Donald Trump’s appeal to his voters was that he’s a tough guy who fights. His fetish for cruelty (making vanquished foe Chris Christie walk in the rain while Trump held an umbrella, murdering Mitt Romney’s soul at a dinner where Trump dangled the secretary of state slot before him, only to give it to Rex Tillerson) showed Trump’s unwillingness to be cowed by propriety. His actual positions were irrelevant; his supporters simply wanted payback against a society that they recognized less every day.
In trying to counter Trump, Democrats have lurched leftward, embracing preposterous new plans to seize control of every human action conceivable. (Ironically, Democrats will argue this is necessary because Trump has seized too much power.)
The Democrats, of course have it all wrong; Trump’s appeal has nothing to do with issues. As they continue to argue who is the most genuine socialist, the president will dominate headlines by reveling in his role as a fact-averse loudmouth. After all, what is Medicare for All if not border-wall-style pipe dream on the left? Kamala Harris should promise Mexico’s going to pay for the Green New Deal, just to make the circle complete.
Yet just when it seemed the Democrats were going to be Ocasio-Cortezed into irrelevance, the skies parted and handed them a gift: culinary MacGyver and senator, Amy Klobuchar.
To label Klobuchar a jackass is to diminish her truly singular awfulness. Reports in the New York Times, HuffPo, BuzzFeed News and elsewhere have documented the cruelty with which she has handled her staff. If the stories told by her employees are true – and there are a lot of them – Klobuchar would be a gold medal contender in the Olympic cell phone toss. Mitt Romney was ridiculed for saying he had “binders full of women;” Klobuchar allegedly has developed a habit of hurling binders at women.
Clearly, these leaks about Klobuchar were meant to damage her campaign. But they might have done the exact opposite.
While the story about the senator eating a salad with a comb after berating a staffer raises eyebrows, Klobuchar has conceded she has often pushed her employees too far. Older voters might even see her demanding style as a way to whip her millennial staffers into focus. Just last week, Senator Dianne Feinstein was seen tersely lecturing some impressionable children who tried to kidsplain climate change to her, and came out with high marks in some circles.
In their own minds, politicians always envision themselves as John F. Kennedy, while voters typically believe they’re more like Mayor McCheese. Yet with Trump’s election, the stage curtains have parted and we can see the politicians’ backstage machinations. It is clear now that voters are willing to elect an asshole, as long as they’re the right asshole.
For all that politicians try to present themselves as laid-back good guys, America has elected its share of quick-tempered malcontents. Even the presidents we traditionally think of as nice guys often just have really good public relations teams. Bill Clinton’s staff deemed his harangues “purple fits.” Andrew Jackson, whose life of violence leading up to the presidency included partaking in duels, once shot a guy for cheating on a horse race bet. Woodrow Wilson, Franklin Delano Roosevelt, and Richard Nixon were all notorious dyspeptics. Warren G. Harding once choked his Veterans Bureau director in the president’s office.

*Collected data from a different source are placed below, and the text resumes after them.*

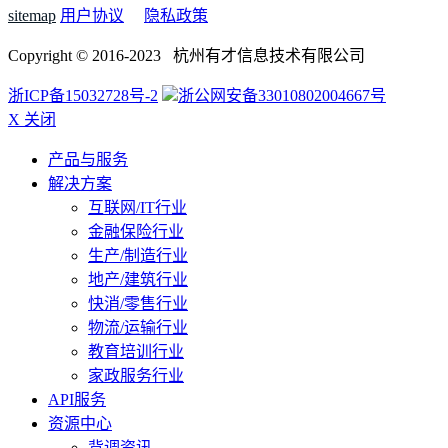
sitemap
用户协议
隐私政策
Copyright © 2016-2023 杭州有才信息技术有限公司
浙ICP备15032728号-2
浙公网安备33010802004667号
X 关闭
产品与服务
解决方案
互联网/IT行业
金融保险行业
生产/制造行业
地产/建筑行业
快消/零售行业
物流/运输行业
教育培训行业
家政服务行业
API服务
资源中心
背调资讯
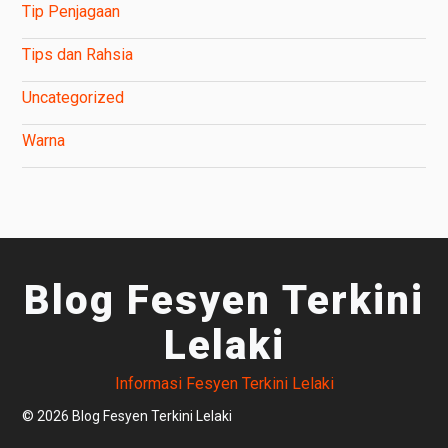
Tip Penjagaan
Tips dan Rahsia
Uncategorized
Warna
Blog Fesyen Terkini
Lelaki
Informasi Fesyen Terkini Lelaki
© 2026 Blog Fesyen Terkini Lelaki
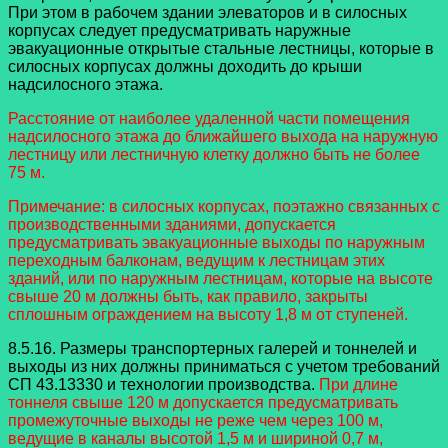
При этом в рабочем здании элеваторов и в силосных
корпусах следует предусматривать наружные
эвакуационные открытые стальные лестницы, которые в
силосных корпусах должны доходить до крыши
надсилосного этажа.
Расстояние от наиболее удаленной части помещения
надсилосного этажа до ближайшего выхода на наружную
лестницу или лестничную клетку должно быть не более
75 м.
Примечание: в силосных корпусах, поэтажно связанных с
производственными зданиями, допускается
предусматривать эвакуационные выходы по наружным
переходным балконам, ведущим к лестницам этих
зданий, или по наружным лестницам, которые на высоте
свыше 20 м должны быть, как правило, закрыты
сплошным ограждением на высоту 1,8 м от ступеней.
8.5.16. Размеры транспортерных галерей и тоннелей и
выходы из них должны приниматься с учетом требований
СП 43.13330 и технологии производства.
При длине
тоннеля свыше 120 м допускается предусматривать
промежуточные выходы не реже чем через 100 м,
ведущие в каналы высотой 1,5 м и шириной 0,7 м,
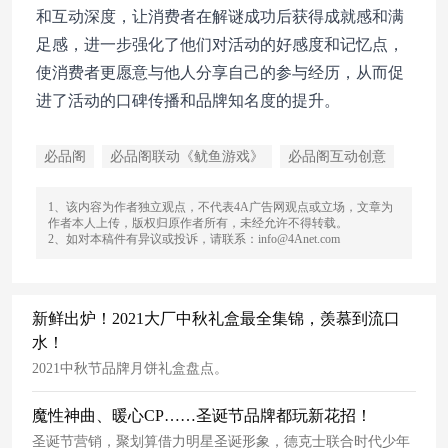
和互动深度，让消费者在解谜成功后获得成就感和满
足感，进一步强化了他们对活动的好感度和记忆点，
使消费者更愿意与他人分享自己的参与经历，从而促
进了活动的口碑传播和品牌知名度的提升。
必品阁
必品阁联动《鱿鱼游戏》
必品阁互动创意
1、该内容为作者独立观点，不代表4A广告网观点或立场，文章为
作者本人上传，版权归原作者所有，未经允许不得转载。
2、如对本稿件有异议或投诉，请联系：info@4Anet.com
新鲜出炉！2021大厂中秋礼盒最全集锦，羡慕到流口
水！
2021中秋节品牌月饼礼盒盘点。
魔性神曲、暖心CP……圣诞节品牌都玩新花招！
圣诞节营销，聚划算借力明星圣诞形象，德克士联合时代少年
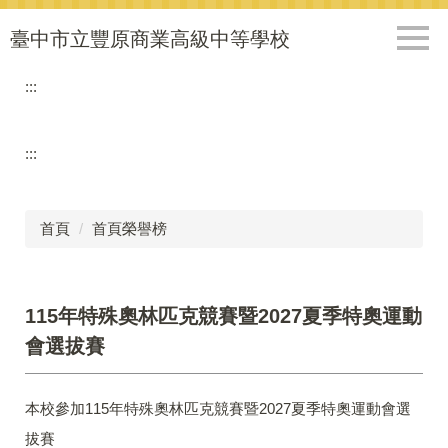
跳
到
臺中市立豐原商業高級中等學校
主
要
:::
內
容
區
:::
首頁
首頁榮譽榜
115年特殊奧林匹克競賽暨2027夏季特奧運動
會選拔賽
本校參加115年特殊奧林匹克競賽暨2027夏季特奧運動會選
拔賽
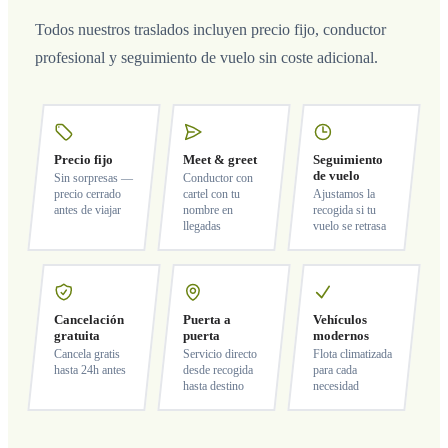
Todos nuestros traslados incluyen precio fijo, conductor
profesional y seguimiento de vuelo sin coste adicional.
Precio fijo
Meet & greet
Seguimiento
de vuelo
Sin sorpresas —
Conductor con
precio cerrado
cartel con tu
Ajustamos la
antes de viajar
nombre en
recogida si tu
llegadas
vuelo se retrasa
Cancelación
Puerta a
Vehículos
gratuita
puerta
modernos
Cancela gratis
Servicio directo
Flota climatizada
hasta 24h antes
desde recogida
para cada
hasta destino
necesidad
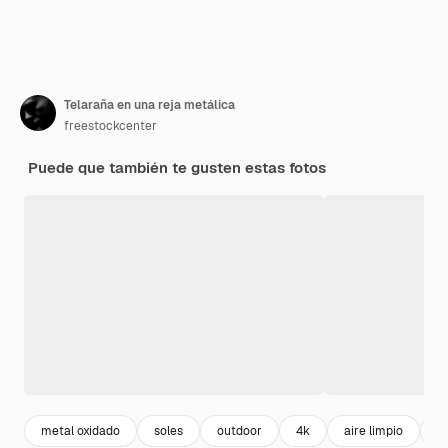
Telaraña en una reja metálica
freestockcenter
Puede que también te gusten estas fotos
metal oxidado
soles
outdoor
4k
aire limpio
c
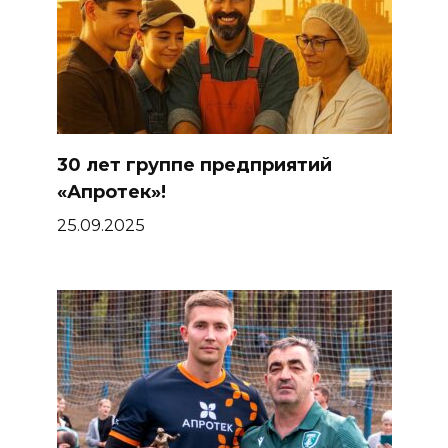
30 лет группе предприятий
«Апротек»!
25.09.2025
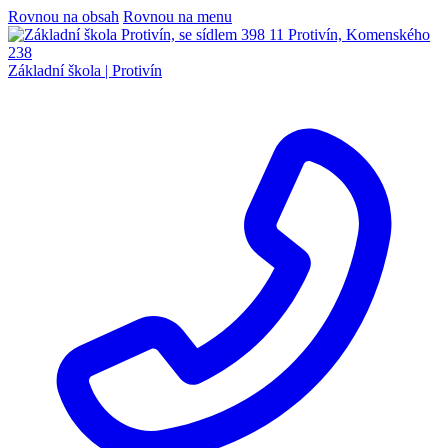
Rovnou na obsah
Rovnou na menu
Základní škola |
Protivín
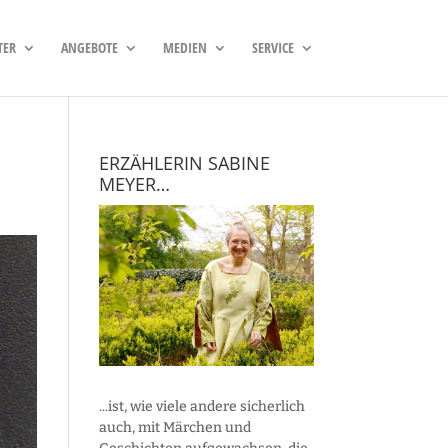
TER
ANGEBOTE
MEDIEN
SERVICE
ERZÄHLERIN SABINE
MEYER…
...ist, wie viele andere sicherlich
auch, mit Märchen und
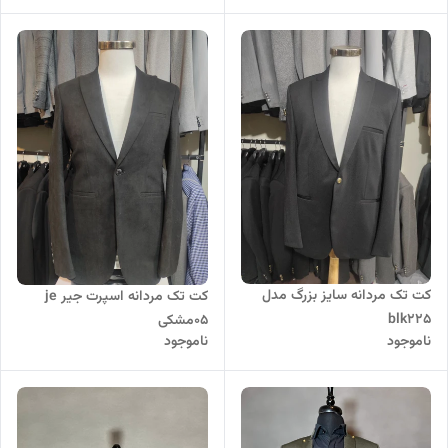
کت تک مردانه سایز بزرگ مدل
کت تک مردانه اسپرت جیر je
blk225
05مشکی
ناموجود
ناموجود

Winston Churchill, perhaps the most beloved politician of the 20th century, was often bitter and cruel to his staff and colleagues. His wife Clementine once wrote to him warning him about his “rough, sarcastic and overbearing manner.”
“You won’t get the best results by irascibility and rudeness,” she wrote.
In 2015 and 2016, Trump set himself apart from the crowded GOP presidential field by declining to pretend he was anything he wasn’t. In 2019, Klobuchar could take out her multi-functional comb and carve herself a path in the Democratic primary as the WWE Wrestling-style “heel” of the group. Ironically, taking a lesson from wrestling would show America she’s not a phony.